We stopped into a shop run by an Armenian family (Armenian Catholics represent a small population of Jerusalem today, many still residing in the Old City) where we spoke with the proprietor about bargaining, Armenia, the Jerusalem cross and the city itself. He also told us a little about the stations of the cross, and Station #5 is located right outside of his shop.

For those of you who didn’t grow up Catholic (even for those, like myself, who did and need a refresher course), station #5 is where Jesus began to falter for a second time and rested his hand upon a stone. That Connecting with Jesusstone is still there, and visitors and pilgrims are able to touch it. Directly experiencing that piece of history was so meaningful to me, despite having left the Catholic church years ago. I even took a picture with it!

It has been an a huge learning experience for me already: seeing first hand some of the persecution that the Palestinians have endured since the 1967 Six Day War. The Palestinians have been relegated to small villages, literally fenced in with their roads blocked so they cannot travel (driving or walking) on the same road as the Jews. It drew many parallels for me with racial segregation in the United States.

I want to update more about what I saw today and my impressions, but I am being consumed by jet lag. I do want to add one note about my blog over the next two weeks: these are just my impressions on what I’ve seen. I don’t lean either way; I am just as pro-Israel as I am pro-Palestine. I realize that there are far more than two sides to this whole conflict and anything mentioned here should not be regarded as my firm belief in any one argument.
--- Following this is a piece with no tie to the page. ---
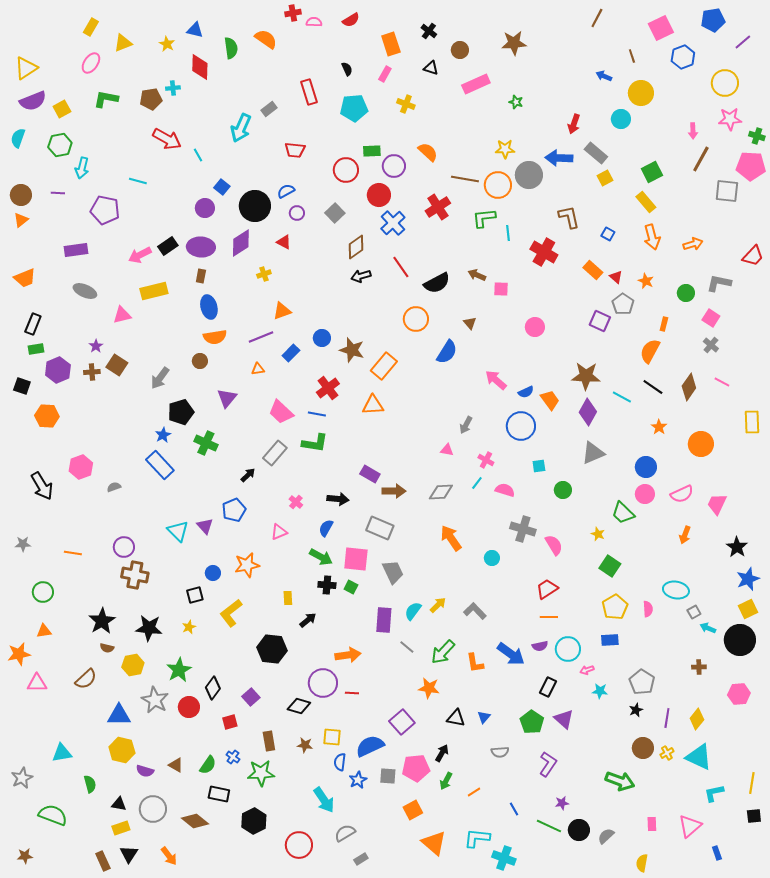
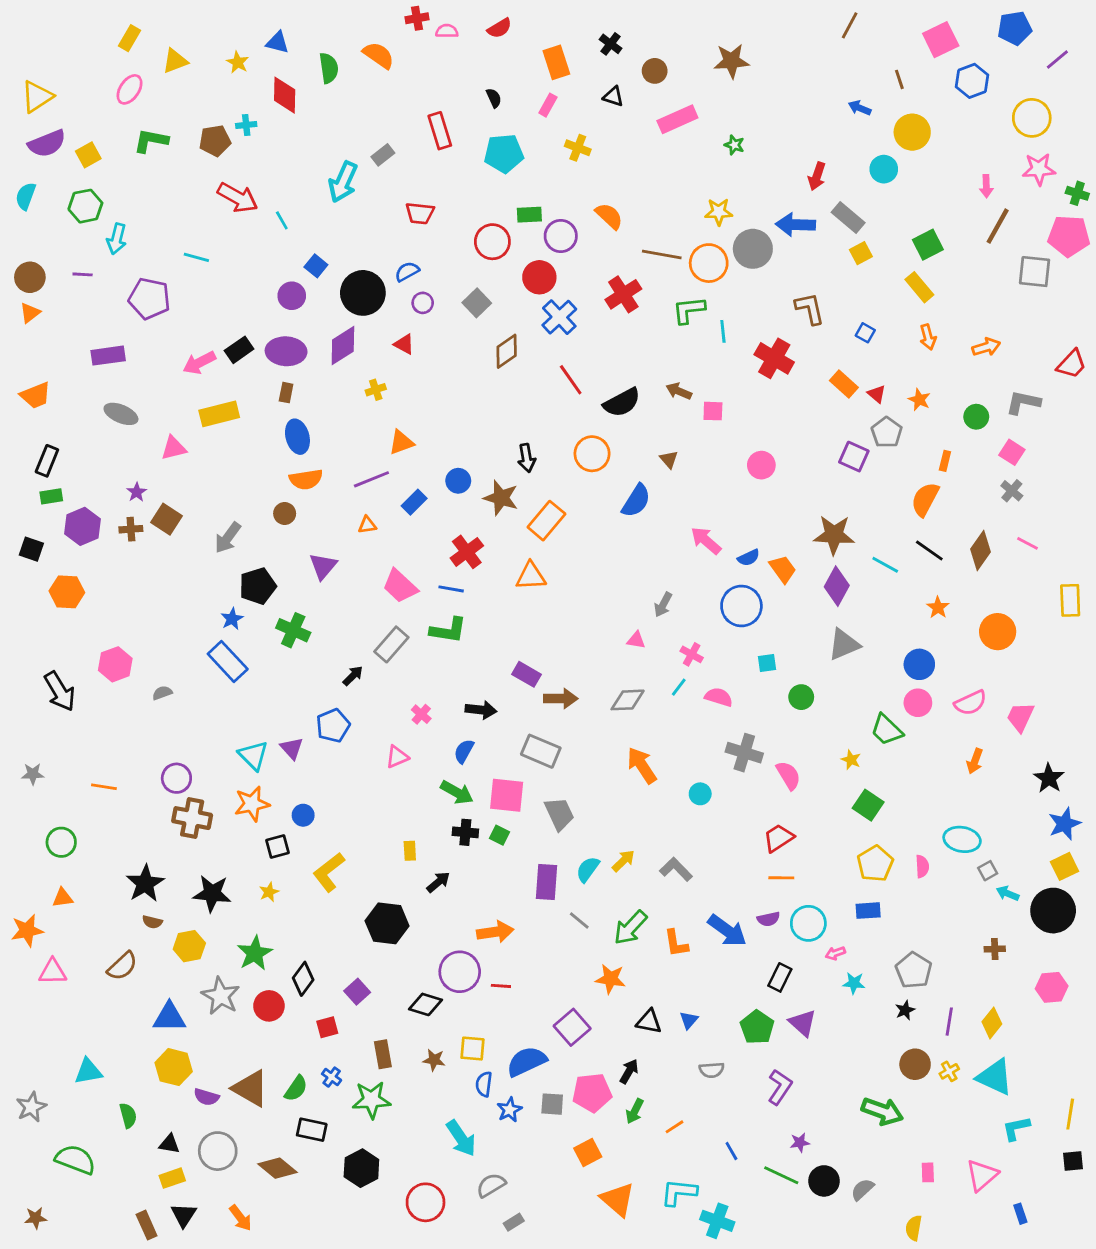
orange arrow: (652, 237) -> (928, 337), size x0.7
black arrow: (361, 276) -> (527, 458), moved, turned -84
orange star: (247, 565) -> (252, 804), moved
brown triangle: (176, 765) -> (250, 1088), size x1.8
Each and every person and ancestry has suffered and gained a great deal over the genesis of this sacred land, and can be just as culpable as the next.

Tomorrow we will be exploring more of Jerusalem, so look out for more pictures on my Flickr page!


Finding Reassurance in Israel

We all need confirmation in our lives; reassurance that we’re on the right path and following the best dream. I’ve posted before about questioning my stance in life, wondering if I had really found my purpose. So to reassert what I’ve thought to be my future livelihood, I’m going back to the start. Everyone’s start.

Tomorrow afternoon I leave for a two-week trip to Israel and Palestine. I will be joining a group of eight others from the Unitarian Universalists for Justice in the Middle East, traveling the West Bank and northern part of the country to learn more about the conflict and occupation. We’ll be meeting with peace advocates, academics, government officials (from both sides), refugees, and Israeli and Palestinian citizens to understand the climate and work towards finding the bricks to build a roadway to peace.

This isn’t a “mission” per say; there is no conversion involved. But I see it as a public diplomacy trip – one emulating the UN. I hope we can glean (and leave) a bit of cultural understanding.

The trip will reinvigorate my soul and goals; reasserting that international affairs (along with public policy) with a focus on the Middle East is where I want my path to lead. I expect my life to be completely changed within the course of the next two weeks; my eyes reopened, my intellect challenged, my sense of justice ignited.

I will be repurposing Falling Feet First for the next two weeks to recount my trip: the sights, sounds, smells and experiences, complete with pictures. Armed with my brand new Nikon D60 (thanks Mom and Dad!), I will capture this culture and next step in life.

Perhaps we all don’t need to leave the country to find reassurance, but this unique opportunity has posed itself at just the right time.

Please keep me in your thoughts for safe travels over the next two weeks – I’ll carry them with me like a flame.